> -----Original Message-----
> From: Testbed Support for GridPP member institutes [mailto:TB-
> [log in to unmask]] On Behalf Of Jeremy Coles
> Sent: 24 February 2015 09:43
> To: [log in to unmask]
> Subject: Ops @ 11am
>
> Dear All,
>
> The agenda for today’s ops meeting can be found at
> http://indico.cern.ch/event/376287/.
Hi all,
Draft minutes of this morning's meeting are attached, comments and corrections are welcome as always. Can I particularly encourage everyone to have a look at their site's section in the round table - I think it's basically good, but some bits did go past fairly rapidly.
Ewan
GridPP Weekly Operations meeting 2015 01 24
===========================================
--- https://indico.cern.ch/event/376287/ --
Experiments
============
LHCb
-----
Andrew McNab eported that LHCb have moved from using an LFC file catalogue
to a Dirac File Catalogue (DFC). This seems to have happened pretty
smoothly, after a great deal of preparation. LHCb have reduced the amount
of jobs they're running to help, so there are currently only some user
jobs running, but essentially no monte carlo.
CMS
----
Nothing much to report; an availability monotoring problem at RALPPD has
been fixed and the history re-done. A downtime failed to end correctly in
the SAM dashboard which led the CMS site readiness tools to think the site
was still in downtime when it wasn't. Jeremy Coles queried the fact that
the site still appears to be in downtime now, and it was explained that
this is a new, and real, one for a dcache upgrade. Federico later
clarified that the current downtime was started on Friday, so as to allow
the cluster to drain of jobs over the weekend.
Daniela noted that Imperial have received a CMS ticket about glExec test
failures on one of their ARC CEs - test jobs seem to be submitted and run
fine, but the glExec specific compenent complains. Chris Brew noted that
both RAL PPD and the Tier 1 have got tickets for a possibly similar
problem but from ATLAS.
ATLAS
------
Elena has attached a written ATLAS status report to the meeting agenda:
https://indico.cern.ch/event/376287/contribution/0/material/slides/0.pdf
She went on to discuss in particular somewhat conflicting reports on
ATLAS' ability to effectively utilise multicore resources; firstly, at
last week's WLCG Operations coordination meeting
(https://indico.cern.ch/event/372875/) it was reported that ATLAS are
using almost all resources available to them, both single and multicore.
However, at the ADC weekly meeting (http://indico.cern.ch/e/366304), it
was reported that it's still being difficult to fill all the capacity.
There is an issue with multicore job lengths - on dedicated resources
submitting longer jobs (e.g. 8 hours) gives better utilisation, but ATLAS
has access to opportunistic resources that prefer shorter jobs (e.g. one
hour).
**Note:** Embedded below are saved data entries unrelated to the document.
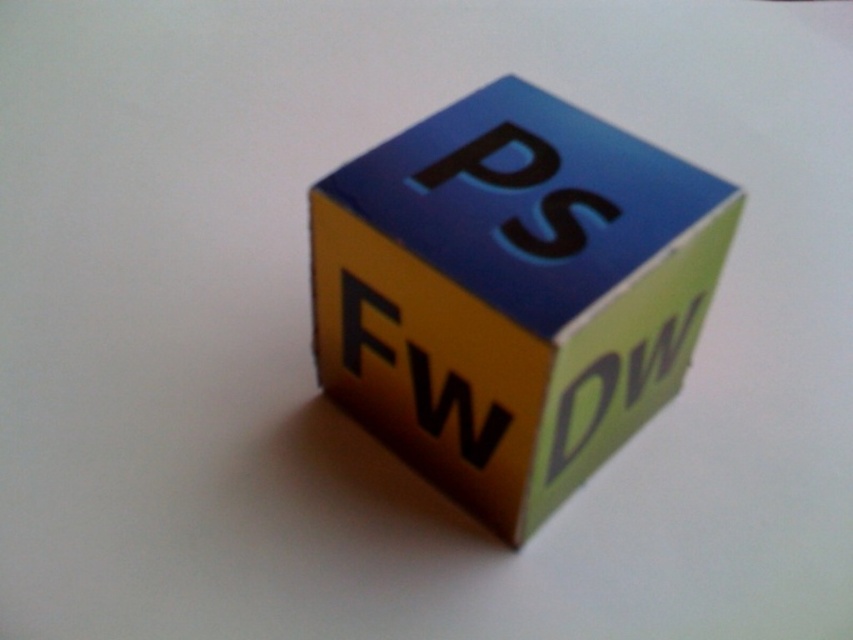 You are a GUI agent. You are given a task and a screenshot of the screen. Output one action in this format:
    pyautogui.click(x=<x>, y=<y>)
    Task: Click on the matte plastic cube at center
    
    Given the screenshot: What is the action you would take?
    pyautogui.click(x=515, y=292)

Between matte plastic cube at center and blue matte letter at upper center, which one appears on the left side from the viewer's perspective?

Positioned to the left is blue matte letter at upper center.

At what (x,y) coordinates should I click in order to perform the action: click on matte plastic cube at center. Please return your answer as a coordinate pair (x, y). The height and width of the screenshot is (640, 853). Looking at the image, I should click on (515, 292).

Describe the element at coordinates (494, 161) in the screenshot. I see `blue matte letter at upper center` at that location.

Who is shorter, blue matte letter at upper center or green matte/dw at center?

Standing shorter between the two is green matte/dw at center.

You are a GUI agent. You are given a task and a screenshot of the screen. Output one action in this format:
    pyautogui.click(x=<x>, y=<y>)
    Task: Click on the blue matte letter at upper center
    
    Given the screenshot: What is the action you would take?
    pyautogui.click(x=494, y=161)

Does blue matte letter at upper center have a greater height compared to matte yellow letter at center?

Indeed, blue matte letter at upper center has a greater height compared to matte yellow letter at center.

Measure the distance between blue matte letter at upper center and camera.

1.18 meters

Where is `blue matte letter at upper center`? This screenshot has height=640, width=853. blue matte letter at upper center is located at coordinates (494, 161).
Work is being done to allow job lengths to be selected/adjusted
after pilots land on resources.
ATLAS have some issues with FTS3 for which they are currently using a
work-around, but are collaborating with the FTS developers to try to find
a clean solution.
It was also noted that Matt Doidge had reported a problem with software
release validation jobs at Lancaster; this has also been seen at other
sites, and is currently under investigation.
Other VOs
----------
There is an issue with the LIGO VO; they've previously used OSG resources,
and have had a VOMS infraastructure, but it no longer exists. Discussions
are ongoing with OSG to enable the VO without duplicating effort.
LSST is being rolled out on some NorthGrid resources as a new VO, but
their software is being distributed via the NorthGrid cvmfs repository as
an interim solution until they have a cvmfs of their own set up.
Tom Whyntie reported that the UCLan Galaxy Dynamics group have sucessfully
used cernvm systems to compile their code. The likely next step is to
upload the result to cvmfs, but it's not quite ready. After that, they'll
probably need their own VO (and corresponding cvmfs area), but there is
some work to do first to ensure that we understand how to create a new VO
- some of our tools and documentation have bitrotted a bit. The proteomics
group at QMUL is in a similar state. Ewan queried whether these groups
have really outgrown the regional incubator VOs, and Tom explained that
while they arguably haven't, in these specific cases they're being very
useful to help shake out some of our VO creation procedures, so we're
advancing them through the process arguably a little faster than we
otherwise might.
GridPP Dirac service
---------------------
Janusz and Duncan are both on holiday at the moment. Daniela reported that
things are slightly behind schedule at present due to a problem with
support for importing user lists automatically from VOMS servers in the
multi-VO case. We have a current target to have the Dirac in a production
state by April, which was desdcribed as 'not impossible'.
Andrew McNab noted that the GridPP dirac appears not to be sending pilot
jobs - tests are running on the VAC type sites that pull in work on their
own, but no pilots appear to be being sent to CREAM/ARC CEs. Daniela
said that she'd look into it; there was a suggestion that, given people
being on holiday, it may simply be an expired proxy somewhere.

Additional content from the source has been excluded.